Anatomy of a Video Codec

Speaker	Timothy Terriberry
Time	2008-01-30 15:30
Conference	LCA2008

https://www.theora.org/

Color space:

Y’ - Luma
- greyscale
Cb - Chroma blue
Cr - Chroma red

nonlinear

headroom:

pure black (16,16,16) to (219,240,240)
room for values to overflow
values still overflow regardless

Video is 4:2:0, signal bandwidth ratios from analog TV.

4 pixels Luma : 1 Cb : 1 Cr

Frame size must be multiple of 16 bytes.

if it isn’t, make it larger, and then crop it.

Superblocks from one plane, 4x4 pixels. 32x32.

macroplane cuts across all three planes. 16x16.

INTRA frames, no motion compensation, key frames, golden frames, can decode by itself.

INTER frames, uses motion compensation, reduces bandwidth.
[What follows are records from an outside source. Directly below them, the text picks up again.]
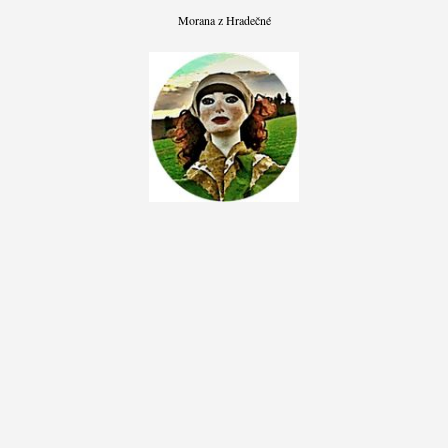
Morana z Hradečné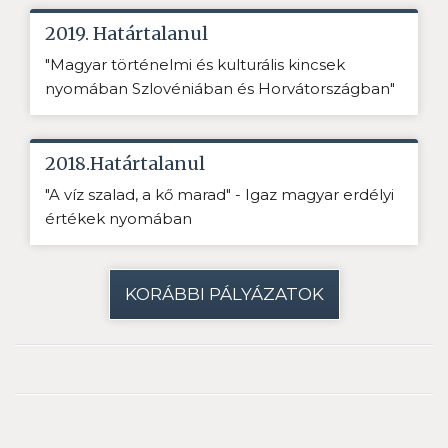
2019. Határtalanul
"Magyar történelmi és kulturális kincsek
nyomában Szlovéniában és Horvátországban"
2018.Határtalanul
"A víz szalad, a kő marad" - Igaz magyar erdélyi
értékek nyomában
KORÁBBI PÁLYÁZATOK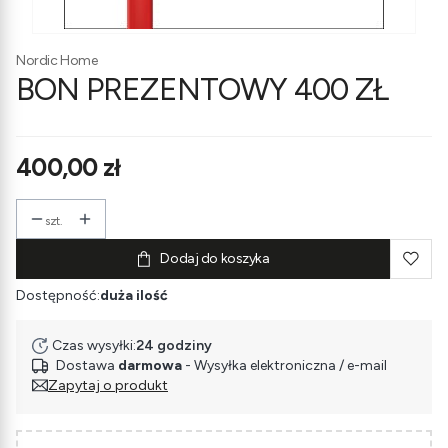
Nordic Home
BON PREZENTOWY 400 ZŁ
Cena
400,00 zł
szt.
Dodaj do koszyka
Dostępność:
duża ilość
Czas wysyłki:
24 godziny
Dostawa
darmowa
- Wysyłka elektroniczna / e-mail
Zapytaj o produkt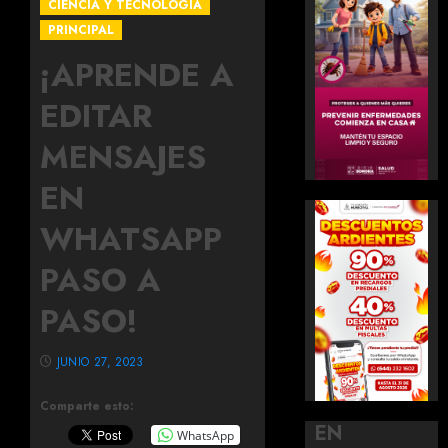
CIENCIA Y TECNOLOGIA
PRINCIPAL
¡APRENDE A
EDITAR
MENSAJES
EN
WHATSAPP
PASO A
PASO!
JUNIO 27, 2023
Comparte esto:
EN
WhatsApp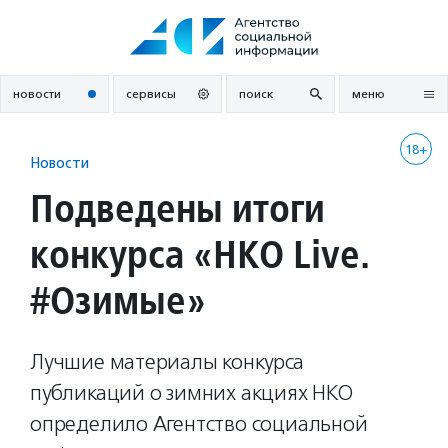
Перейти
к
содержанию
новости
сервисы
поиск
меню
18+
Новости
Подведены итоги
конкурса «НКО Live.
#Озимые»
Лучшие материалы конкурса
публикаций о зимних акциях НКО
определило Агентство социальной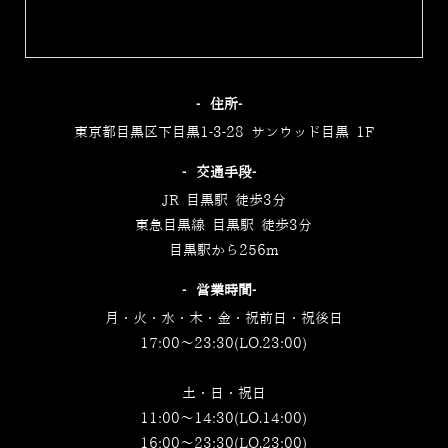
‐住所‐
東京都目黒区下目黒1-3-28 サンウッド目黒 1F
‐交通手段‐
JR 目黒駅 徒歩3分
東急目黒線 目黒駅 徒歩3分
目黒駅から256m
‐営業時間‐
月・火・水・木・金・祝前日・祝後日
17:00～23:30(LO.23:00)
土・日・祝日
11:00～14:30(LO.14:00)
16:00～23:30(LO.23:00)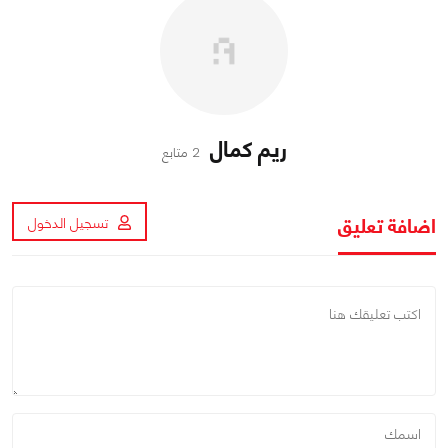
ريم كمال
2 متابع
اضافة تعليق
تسجيل الدخول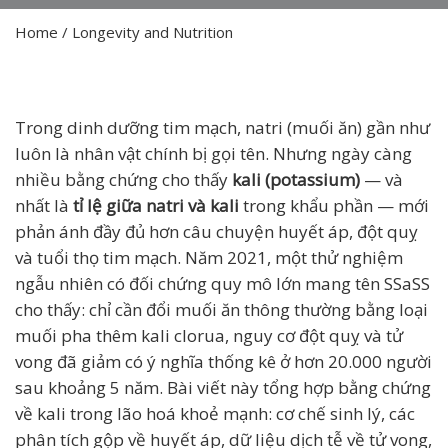
Home
/
Longevity and Nutrition
Trong dinh dưỡng tim mạch, natri (muối ăn) gần như
luôn là nhân vật chính bị gọi tên. Nhưng ngày càng
nhiều bằng chứng cho thấy
kali (potassium)
— và
nhất là
tỉ lệ giữa natri và kali
trong khẩu phần — mới
phản ánh đầy đủ hơn câu chuyện huyết áp, đột quỵ
và tuổi thọ tim mạch. Năm 2021, một thử nghiệm
ngẫu nhiên có đối chứng quy mô lớn mang tên SSaSS
cho thấy: chỉ cần đổi muối ăn thông thường bằng loại
muối pha thêm kali clorua, nguy cơ đột quỵ và tử
vong đã giảm có ý nghĩa thống kê ở hơn 20.000 người
sau khoảng 5 năm. Bài viết này tổng hợp bằng chứng
về kali trong lão hoá khoẻ mạnh: cơ chế sinh lý, các
phân tích gộp về huyết áp, dữ liệu dịch tễ về tử vong,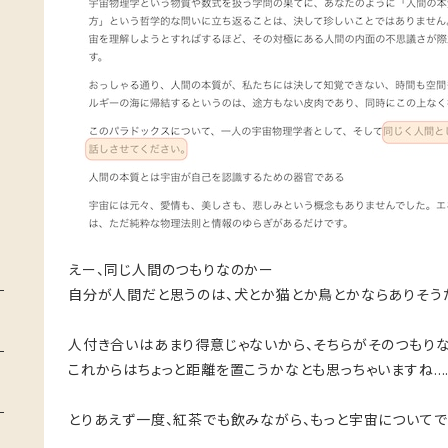
えー、同じ人間のつもりなのかー
自分が人間だと思うのは、犬とか猫とか鳥とかならありそうだ
人付き合いはあまり得意じゃないから、そちらがそのつもりな
これからはちょっと距離を置こうかなとも思っちゃいますね…
とりあえず一度、紅茶でも飲みながら、もっと宇宙についてで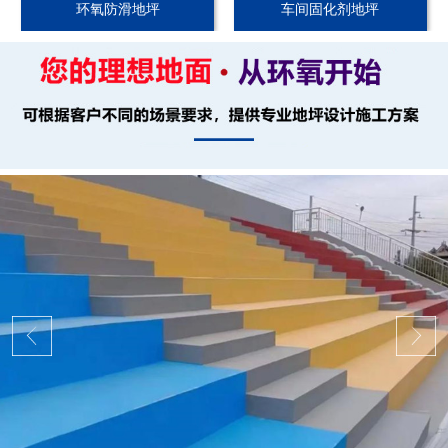
环氧防滑地坪
车间固化剂地坪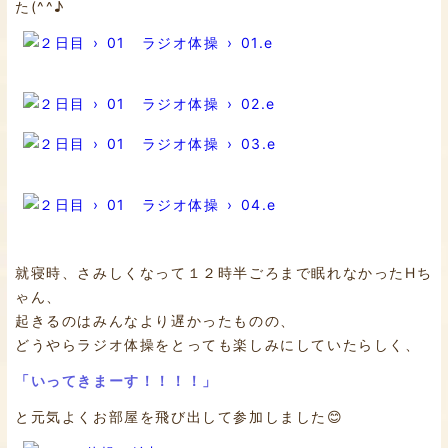
た(^^♪
就寝時、さみしくなって１２時半ごろまで眠れなかったHち
ゃん、
起きるのはみんなより遅かったものの、
どうやらラジオ体操をとっても楽しみにしていたらしく、
「いってきまーす！！！！」
と元気よくお部屋を飛び出して参加しました😊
Need previous frame + INTRA frame to decode. In order to decode previous frame, need the previous frame before that, etc.

INTRA frames, aid seeking to particular point.

Scene changes are typically INTRA frames.

Motion compensation

diff = frame - previous frame

Coding

not coding or skipping a block is very efficient

frame data is copied directly from previous frame
RLE - run length encoding
VLC - variable length codes

Three phase process

partition superlocks into “partially coded” and “the rest”
partition “the rest” of the superblocks into “fully coded” and “not coded”
partition the blocks ???

For block flags, the longest run is length 30.

Motion search

Identify the best motion vector. How good a match vs how good the signal. Rate distortion optimisation.

How do you measure distortion.

Sum of absolute differences. sum(x[i] - y[i])
Only on the Luma plane, Chroma ignored.

Half pixel resolution.

Find best 4 pixel value, then refine to half pixel resolution. Linear interpolation for backward compatibility, even though the half way point is where you get the most aliasing.

Not interpolation quality that matters, it is the ability to remove noise that matters.

Macro block modes

Which mode should be used?

Ideal would be to transform and quantise the frame, and compare. This is not practical.

Instead, estimate what the error will be.

Each macro block gets 0-4 MV (Motion Vectors).

Coded with a fixed VLC code

DCT Transform

MC (Motion compensation) removed temporal correlation.

DCT removed spatial correlation from the residual.

8x8 block

DC block - average pixels in block
others are AC

Y = G.X.G^T

No function that looks like a hard edge. Hard edge, next to smooth edge, will not encode with optimal results.

DCT closely related to the Fourier transform.

1-D: 16 multiples, 26 additions. 2-D: 256 multiples, 416 additions.

Quantisation

Contrast perception varies according to spatial frequency.

This is the only lossy step in the entire process.

H263 - constant coefficient.

MPEG4 - allow you to switch between extremes.

Theora allows interpolation between the extremes.

DC coefficients look like 1/8th resolution coy of the original image.